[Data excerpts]
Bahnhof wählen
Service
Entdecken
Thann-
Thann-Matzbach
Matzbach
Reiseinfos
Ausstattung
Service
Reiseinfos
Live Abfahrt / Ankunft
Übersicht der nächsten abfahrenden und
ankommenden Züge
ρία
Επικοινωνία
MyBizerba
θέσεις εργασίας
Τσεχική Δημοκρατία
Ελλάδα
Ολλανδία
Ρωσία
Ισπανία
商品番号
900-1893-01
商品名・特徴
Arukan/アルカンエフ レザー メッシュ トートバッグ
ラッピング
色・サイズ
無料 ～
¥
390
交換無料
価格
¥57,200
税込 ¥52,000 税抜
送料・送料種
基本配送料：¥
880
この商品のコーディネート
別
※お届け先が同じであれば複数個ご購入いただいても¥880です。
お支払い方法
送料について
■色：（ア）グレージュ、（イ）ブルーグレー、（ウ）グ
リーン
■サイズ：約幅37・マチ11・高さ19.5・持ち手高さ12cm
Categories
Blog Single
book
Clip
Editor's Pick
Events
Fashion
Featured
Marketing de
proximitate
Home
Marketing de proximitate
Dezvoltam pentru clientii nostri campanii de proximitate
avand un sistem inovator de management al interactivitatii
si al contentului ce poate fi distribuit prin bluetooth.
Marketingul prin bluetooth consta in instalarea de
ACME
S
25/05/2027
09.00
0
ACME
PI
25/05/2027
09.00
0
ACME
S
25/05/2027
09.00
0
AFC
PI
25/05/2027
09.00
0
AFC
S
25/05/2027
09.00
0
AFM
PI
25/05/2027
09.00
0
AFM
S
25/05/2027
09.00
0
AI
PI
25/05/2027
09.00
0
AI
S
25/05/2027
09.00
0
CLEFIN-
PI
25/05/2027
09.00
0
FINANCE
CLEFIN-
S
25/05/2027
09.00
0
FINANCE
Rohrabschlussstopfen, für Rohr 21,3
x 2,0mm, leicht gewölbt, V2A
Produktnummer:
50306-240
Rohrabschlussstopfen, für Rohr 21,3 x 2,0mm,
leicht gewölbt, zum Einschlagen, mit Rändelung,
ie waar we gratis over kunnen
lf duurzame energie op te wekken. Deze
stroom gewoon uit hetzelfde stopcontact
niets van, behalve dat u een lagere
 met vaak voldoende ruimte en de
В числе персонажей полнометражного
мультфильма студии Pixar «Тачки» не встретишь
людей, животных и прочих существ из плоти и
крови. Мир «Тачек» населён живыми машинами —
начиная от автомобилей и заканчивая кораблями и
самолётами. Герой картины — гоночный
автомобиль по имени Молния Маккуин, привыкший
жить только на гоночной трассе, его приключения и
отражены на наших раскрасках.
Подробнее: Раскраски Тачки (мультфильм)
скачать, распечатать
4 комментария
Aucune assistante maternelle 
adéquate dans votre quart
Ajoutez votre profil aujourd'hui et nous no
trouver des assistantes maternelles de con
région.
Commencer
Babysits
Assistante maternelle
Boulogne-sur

...

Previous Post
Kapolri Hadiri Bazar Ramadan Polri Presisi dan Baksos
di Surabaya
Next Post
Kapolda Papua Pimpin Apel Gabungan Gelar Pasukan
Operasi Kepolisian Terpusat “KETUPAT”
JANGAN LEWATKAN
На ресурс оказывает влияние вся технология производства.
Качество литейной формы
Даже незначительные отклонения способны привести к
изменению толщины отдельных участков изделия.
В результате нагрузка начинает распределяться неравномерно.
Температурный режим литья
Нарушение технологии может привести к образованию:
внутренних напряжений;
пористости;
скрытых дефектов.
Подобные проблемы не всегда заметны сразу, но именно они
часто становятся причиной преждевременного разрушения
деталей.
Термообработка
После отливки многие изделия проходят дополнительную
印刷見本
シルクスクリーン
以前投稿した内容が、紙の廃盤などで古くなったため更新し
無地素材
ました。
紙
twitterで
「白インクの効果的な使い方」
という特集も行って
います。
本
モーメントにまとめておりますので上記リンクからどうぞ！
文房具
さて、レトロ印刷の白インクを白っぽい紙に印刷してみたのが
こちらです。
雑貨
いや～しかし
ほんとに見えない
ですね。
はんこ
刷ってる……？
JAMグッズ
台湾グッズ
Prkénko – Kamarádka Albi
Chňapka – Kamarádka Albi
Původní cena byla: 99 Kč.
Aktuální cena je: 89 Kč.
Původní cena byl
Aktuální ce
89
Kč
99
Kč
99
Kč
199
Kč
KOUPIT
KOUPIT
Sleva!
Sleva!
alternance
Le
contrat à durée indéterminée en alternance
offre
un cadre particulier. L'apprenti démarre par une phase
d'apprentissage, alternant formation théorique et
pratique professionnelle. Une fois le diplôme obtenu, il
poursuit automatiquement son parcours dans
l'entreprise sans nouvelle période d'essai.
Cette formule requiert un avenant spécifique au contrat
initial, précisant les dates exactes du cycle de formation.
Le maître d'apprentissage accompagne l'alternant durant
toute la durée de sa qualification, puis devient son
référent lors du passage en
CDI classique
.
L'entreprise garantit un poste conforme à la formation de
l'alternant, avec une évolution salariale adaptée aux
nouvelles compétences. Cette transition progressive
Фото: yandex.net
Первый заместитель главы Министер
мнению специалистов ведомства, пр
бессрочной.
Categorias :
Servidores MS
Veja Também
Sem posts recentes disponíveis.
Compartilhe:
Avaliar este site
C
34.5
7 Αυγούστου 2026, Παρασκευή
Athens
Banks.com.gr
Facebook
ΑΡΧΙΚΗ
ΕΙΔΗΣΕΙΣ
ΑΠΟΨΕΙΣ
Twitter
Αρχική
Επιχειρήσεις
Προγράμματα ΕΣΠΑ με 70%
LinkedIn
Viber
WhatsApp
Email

==

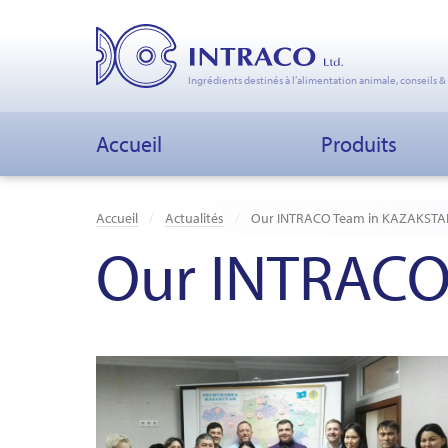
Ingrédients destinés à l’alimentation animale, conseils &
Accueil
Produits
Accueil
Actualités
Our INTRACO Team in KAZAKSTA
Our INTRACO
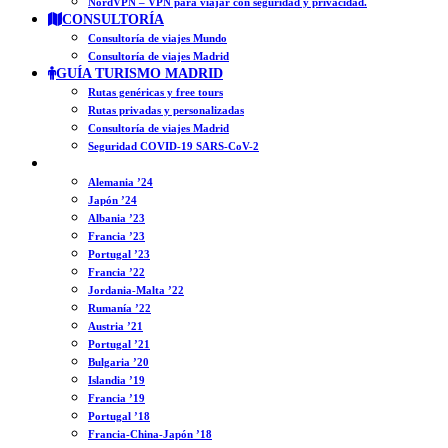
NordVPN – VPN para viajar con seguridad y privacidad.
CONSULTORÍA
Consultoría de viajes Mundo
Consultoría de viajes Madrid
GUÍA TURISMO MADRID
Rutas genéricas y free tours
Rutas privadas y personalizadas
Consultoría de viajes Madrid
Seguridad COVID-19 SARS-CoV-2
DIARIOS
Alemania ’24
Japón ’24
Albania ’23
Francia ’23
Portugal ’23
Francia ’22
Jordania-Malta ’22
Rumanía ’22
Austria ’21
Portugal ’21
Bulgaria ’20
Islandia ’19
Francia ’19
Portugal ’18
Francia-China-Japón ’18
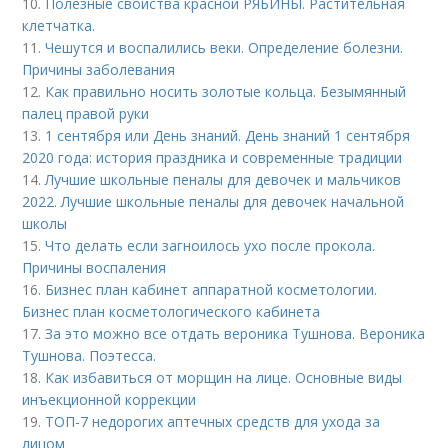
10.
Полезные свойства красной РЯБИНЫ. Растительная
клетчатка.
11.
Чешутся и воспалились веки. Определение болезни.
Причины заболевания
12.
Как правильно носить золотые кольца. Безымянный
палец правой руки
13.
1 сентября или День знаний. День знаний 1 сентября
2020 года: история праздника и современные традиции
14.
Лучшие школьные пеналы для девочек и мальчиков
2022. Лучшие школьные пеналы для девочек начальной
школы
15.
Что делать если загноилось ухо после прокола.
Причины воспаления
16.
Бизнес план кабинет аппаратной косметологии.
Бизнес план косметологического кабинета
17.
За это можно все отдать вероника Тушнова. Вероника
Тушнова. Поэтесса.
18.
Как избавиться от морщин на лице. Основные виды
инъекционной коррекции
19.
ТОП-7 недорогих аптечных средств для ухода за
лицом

◆ WORK INSTRUCTIONS: Copy each line above where the string "bluetooth" occurs.

◆ RESULT OF THIS TASK:
si al contentului ce poate fi distribuit prin bluetooth.
Marketingul prin bluetooth consta in instalarea de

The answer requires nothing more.